- [Data records]
***
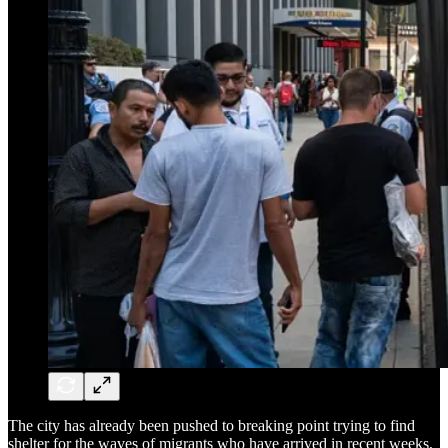
The city has already been pushed to breaking point trying to find
shelter for the waves of migrants who have arrived in recent weeks,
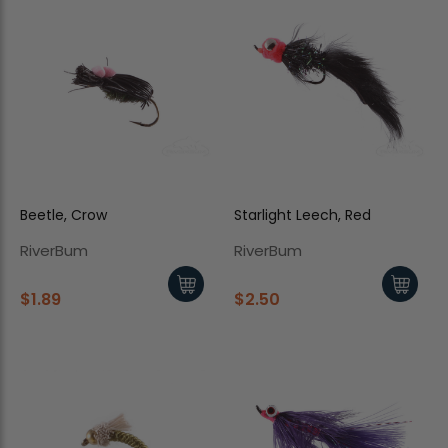
Beetle, Crow
Starlight Leech, Red
RiverBum
RiverBum
$1.89
$2.50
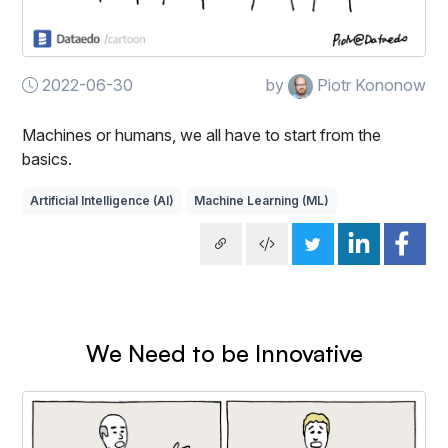
2022-06-30
by
Piotr Kononow
Machines or humans, we all have to start from the
basics.
Artificial Intelligence (AI)
Machine Learning (ML)
We Need to be Innovative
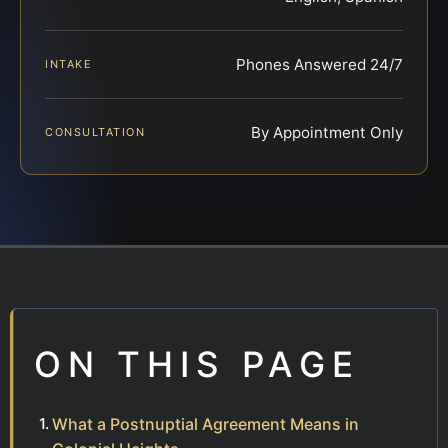
Phones Answered 24/7
INTAKE
By Appointment Only
CONSULTATION
ON THIS PAGE
What a Postnuptial Agreement Means in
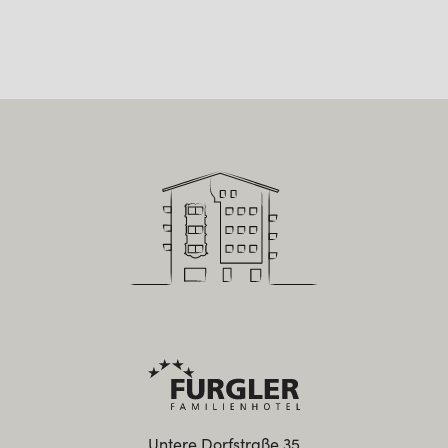
Untere Dorfstraße 35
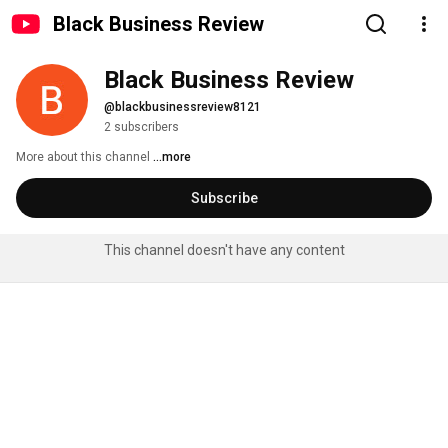
Black Business Review
Black Business Review
@blackbusinessreview8121
2 subscribers
More about this channel
...more
Subscribe
This channel doesn't have any content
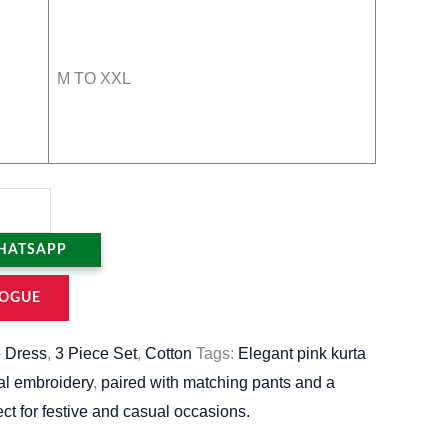
M TO XXL
HATSAPP
OGUE
 Dress
,
3 Piece Set
,
Cotton
Tags:
Elegant pink kurta
ral embroidery
,
paired with matching pants and a
ect for festive and casual occasions.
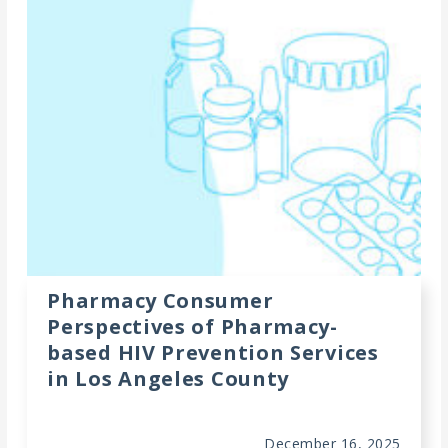
Meeting
Proceedings
Data
Visualizations
Infographics
Videos
HIV Policy
Research
Pharmacy Consumer
Library
Perspectives of Pharmacy-
based HIV Prevention Services
in Los Angeles County
December 16, 2025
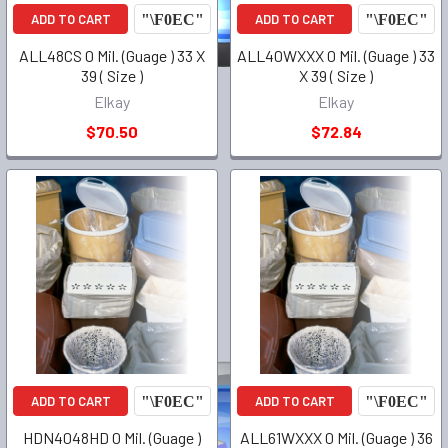
ADD TO CART
ADD TO CART
ALL48CS 0 Mil. (Guage ) 33 X
ALL40WXXX 0 Mil. (Guage ) 33
39 ( Size )
X 39 ( Size )
Elkay
Elkay
$70.50
$72.84
ADD TO CART
ADD TO CART
HDN4048HD 0 Mil. (Guage )
ALL61WXXX 0 Mil. (Guage ) 36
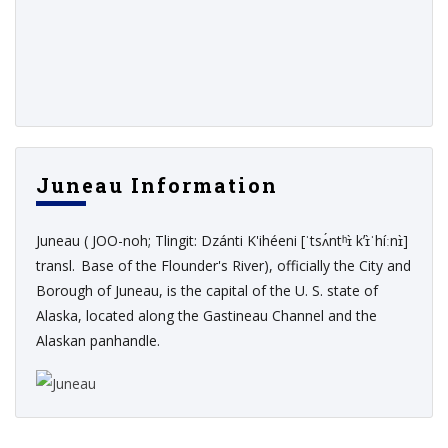
Juneau Information
Juneau ( JOO-noh; Tlingit: Dzánti K'ihéeni [ˈtsʌ́ntʰɪ̀ kʼɪ̀ˈhíːnɪ̀]
transl. Base of the Flounder's River), officially the City and
Borough of Juneau, is the capital of the U. S. state of
Alaska, located along the Gastineau Channel and the
Alaskan panhandle.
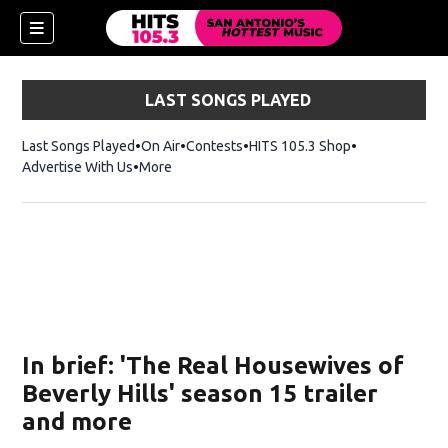
LAST SONGS PLAYED
Last Songs Played
On Air
Contests
HITS 105.3 Shop
Opens in new 
Advertise With Us
More
In brief: 'The Real Housewives of
Beverly Hills' season 15 trailer
and more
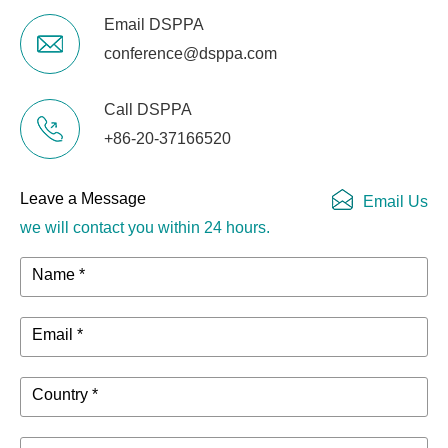
Email DSPPA
conference@dsppa.com
Call DSPPA
+86-20-37166520
Leave a Message
Email Us
we will contact you within 24 hours.
Name *
Email *
Country *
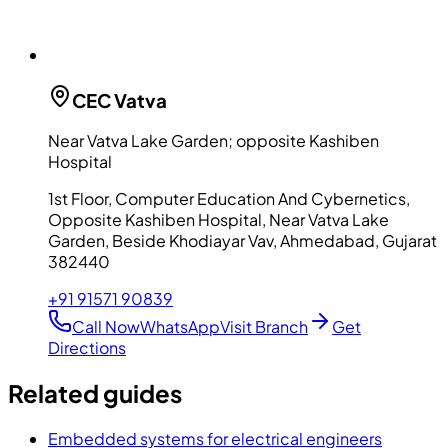
CEC
Vatva
Near Vatva Lake Garden; opposite Kashiben
Hospital
1st Floor, Computer Education And Cybernetics,
Opposite Kashiben Hospital, Near Vatva Lake
Garden, Beside Khodiayar Vav, Ahmedabad, Gujarat
382440
+91 91571 90839
Call Now
WhatsApp
Visit Branch
Get
Directions
Related guides
Embedded systems for electrical engineers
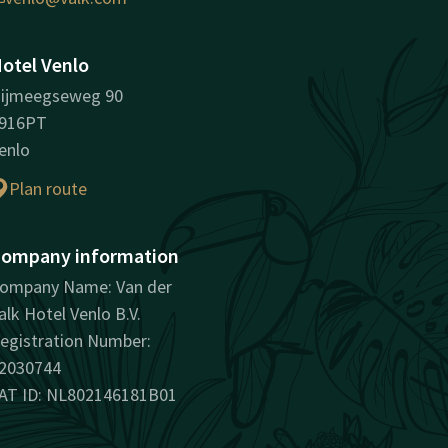
otel Venlo
ijmeegseweg 90
916PT
enlo
Plan route
ompany information
ompany Name: Van der
alk Hotel Venlo B.V.
egistration Number:
2030744
AT ID: NL802146181B01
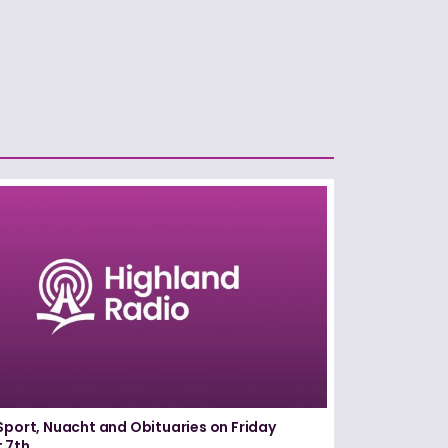
Sport, Nuacht and Obituaries on Friday
 7th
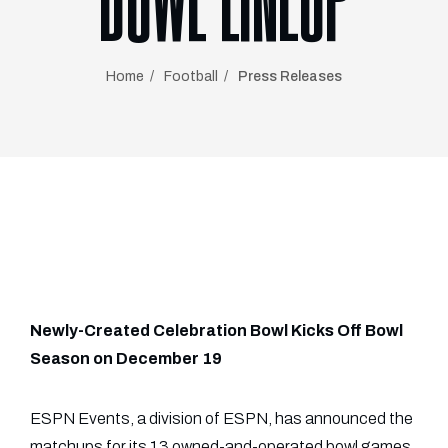
BOWL LINEUP
Home
Football
Press Releases
Newly-Created Celebration Bowl Kicks Off Bowl
Season on December 19
ESPN Events, a division of ESPN, has announced the
matchups for its 13 owned-and-operated bowl games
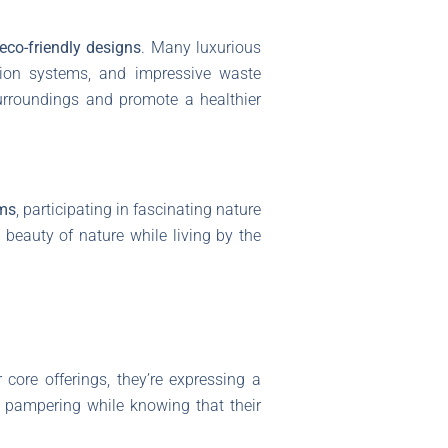
eco-friendly designs
. Many luxurious
ation systems, and impressive waste
 surroundings and promote a healthier
rms
, participating in fascinating nature
 beauty of nature while living by the
r core offerings, they’re expressing a
d pampering while knowing that their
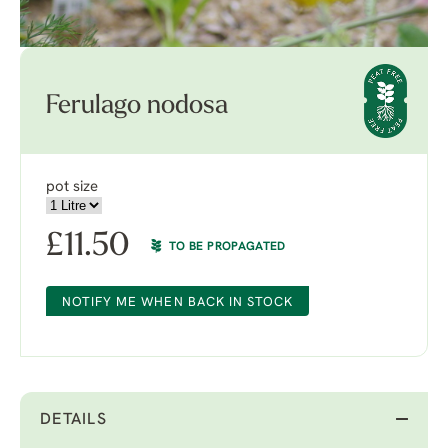
Ferulago nodosa
pot size
£
11.50
TO BE PROPAGATED
NOTIFY ME WHEN BACK IN STOCK
DETAILS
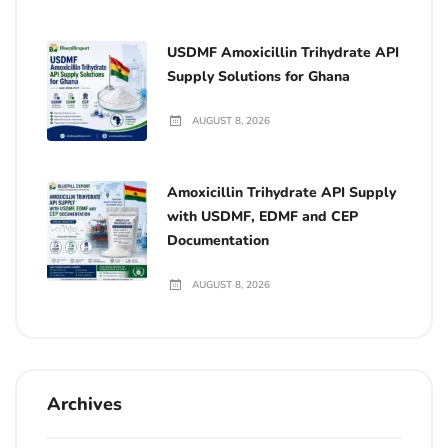
USDMF Amoxicillin Trihydrate API
Supply Solutions for Ghana
AUGUST 8, 2026
Amoxicillin Trihydrate API Supply
with USDMF, EDMF and CEP
Documentation
AUGUST 8, 2026
Archives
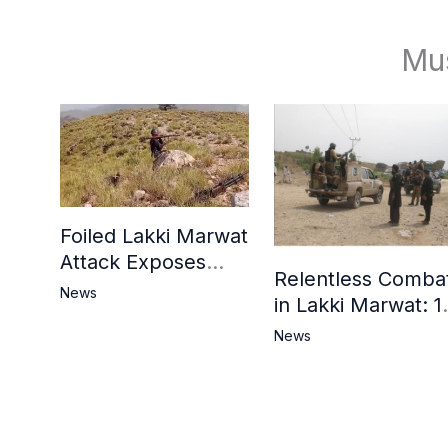
Mu
Foiled Lakki Marwat
Attack Exposes
Relentless Comba
Cracks in Militants’
News
in Lakki Marwat: 1
Ideological Claims
Commandos
News
Embrace
Martyrdom, 6
Khwarij Killed,
Dozens Besieged 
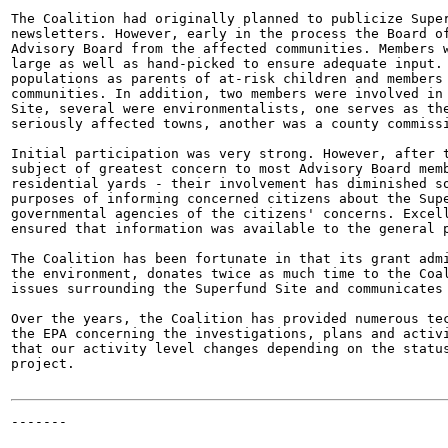
The Coalition had originally planned to publicize Super
newsletters. However, early in the process the Board of
Advisory Board from the affected communities. Members w
large as well as hand-picked to ensure adequate input. 
populations as parents of at-risk children and members 
communities. In addition, two members were involved in 
Site, several were environmentalists, one serves as the
seriously affected towns, another was a county commissi
Initial participation was very strong. However, after t
subject of greatest concern to most Advisory Board memb
residential yards - their involvement has diminished so
purposes of informing concerned citizens about the Supe
governmental agencies of the citizens' concerns. Excell
ensured that information was available to the general p
The Coalition has been fortunate in that its grant admi
the environment, donates twice as much time to the Coal
issues surrounding the Superfund Site and communicates 
Over the years, the Coalition has provided numerous tec
the EPA concerning the investigations, plans and activi
that our activity level changes depending on the status
project.

-------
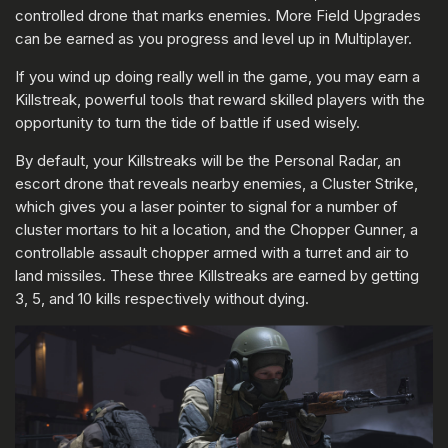
controlled drone that marks enemies. More Field Upgrades
can be earned as you progress and level up in Multiplayer.
If you wind up doing really well in the game, you may earn a
Killstreak, powerful tools that reward skilled players with the
opportunity to turn the tide of battle if used wisely.
By default, your Killstreaks will be the Personal Radar, an
escort drone that reveals nearby enemies, a Cluster Strike,
which gives you a laser pointer to signal for a number of
cluster mortars to hit a location, and the Chopper Gunner, a
controllable assault chopper armed with a turret and air to
land missiles. These three Killstreaks are earned by getting
3, 5, and 10 kills respectively without dying.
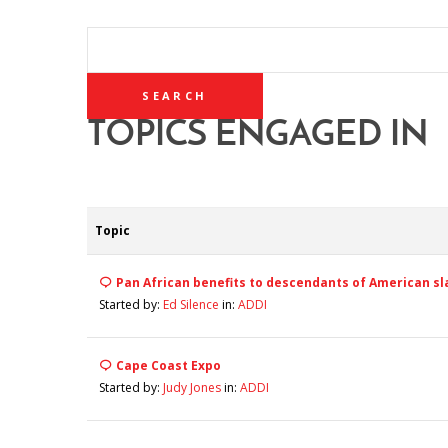
SEARCH
TOPICS:
TOPICS ENGAGED IN
Topic
Pan African benefits to descendants of American sl
Started by:
Ed Silence
in:
ADDI
Cape Coast Expo
Started by:
Judy Jones
in:
ADDI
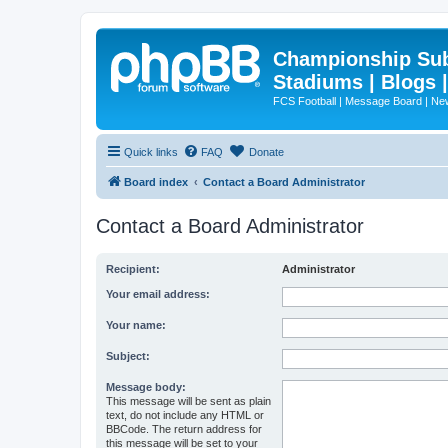
Championship Subd
Stadiums | Blogs 
FCS Football | Message Board | N
Quick links
FAQ
Donate
Board index
Contact a Board Administrator
Contact a Board Administrator
Recipient:
Administrator
Your email address:
Your name:
Subject:
Message body:
This message will be sent as plain
text, do not include any HTML or
BBCode. The return address for
this message will be set to your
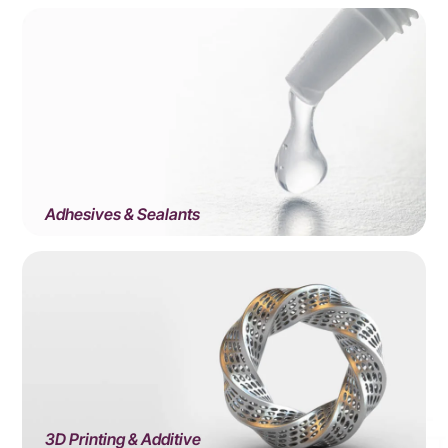
Adhesives & Sealants
3D Printing & Additive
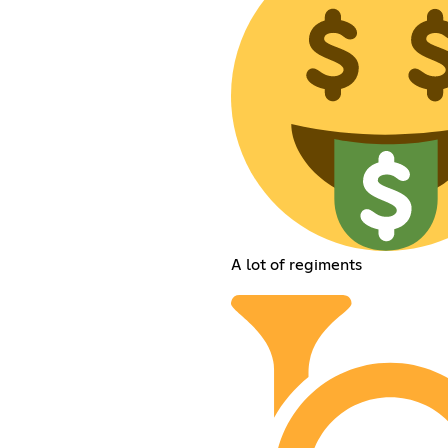
A lot of regiments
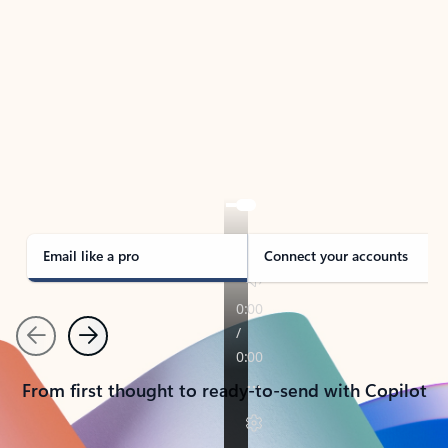
TAKE THE TOUR
See Outlook in Action
Manage what’s important with Outlook.
Whether it’s different email accounts, multiple
calendars, or signing that form, Outlook has you
covered - at home, for work, or on-the-go.
Email like a pro
Connect your accounts
Previous
Next
From first thought to ready-to-send with Copilot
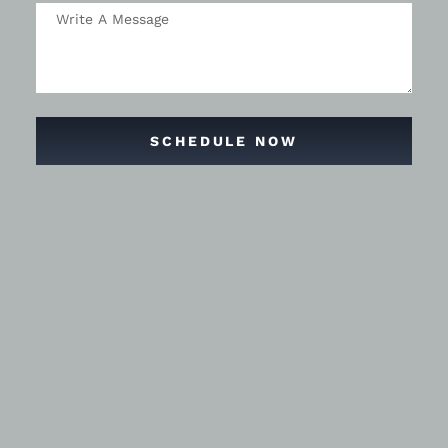
SCHEDULE NOW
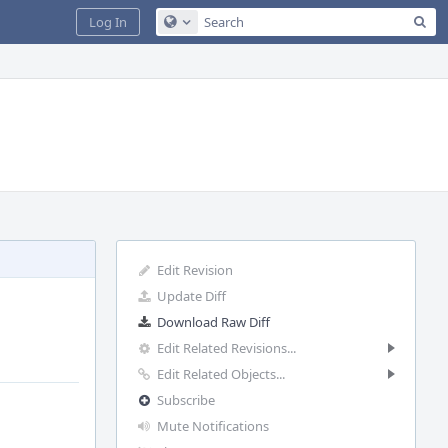
Sea
Log In
Configure Global Search
Edit Revision
Update Diff
Download Raw Diff
Edit Related Revisions...
Edit Related Objects...
Subscribe
Mute Notifications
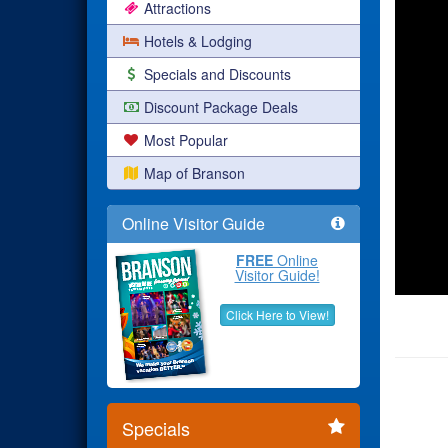
Attractions
Hotels & Lodging
Specials and Discounts
Discount Package Deals
Most Popular
Map of Branson
Online Visitor Guide
FREE
Online
Visitor Guide!
Click Here to View!
Specials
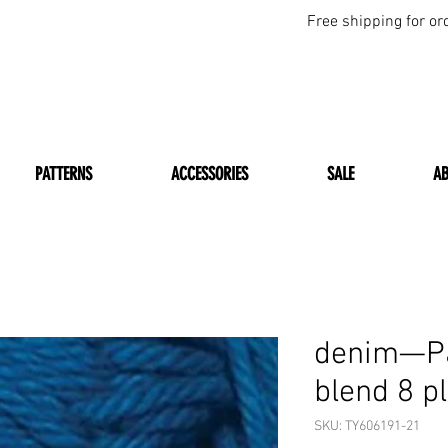
Free shipping for or
PATTERNS
ACCESSORIES
SALE
A
denim—Pa
blend 8 p
SKU: TY606191-21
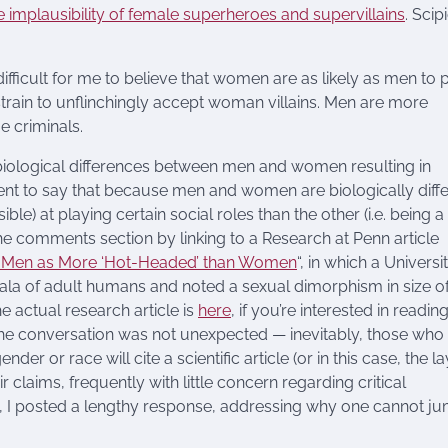
e implausibility of female superheroes and supervillains
. Scip
e difficult for me to believe that women are as likely as men to 
strain to unflinchingly accept woman villains. Men are more
 criminals.
biological differences between men and women resulting in
ment to say that because men and women are biologically diffe
le) at playing certain social roles than the other (i.e. being a
 the comments section by linking to a Research at Penn article
ing Men as More ‘Hot-Headed’ than Women
“, in which a Universi
a of adult humans and noted a sexual dimorphism in size of
actual research article is
here
, if you’re interested in readin
 the conversation was not unexpected — inevitably, those who
er or race will cite a scientific article (or in this case, the la
r claims, frequently with little concern regarding critical
n, I posted a lengthy response, addressing why one cannot j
***
- [Assignment]
What you return from the records above should be exactly everything from the line with "Attractions" down to the line with "le) at playing", both kept, and no pictures.

- [Result for this exercise]
Attractions
Hotels & Lodging
Specials and Discounts
Discount Package Deals
Most Popular
Map of Branson
Online Visitor Guide
FREE
Online
Visitor Guide!
Click Here to View!
Specials
Free shipping for or
PATTERNS
ACCESSORIES
SALE
A
denim—Pa
blend 8 p
SKU: TY606191-21
e implausibility of female superheroes and supervillains
. Scip
e difficult for me to believe that women are as likely as men to 
strain to unflinchingly accept woman villains. Men are more
 criminals.
biological differences between men and women resulting in
ment to say that because men and women are biologically diffe
le) at playing certain social roles than the other (i.e. being a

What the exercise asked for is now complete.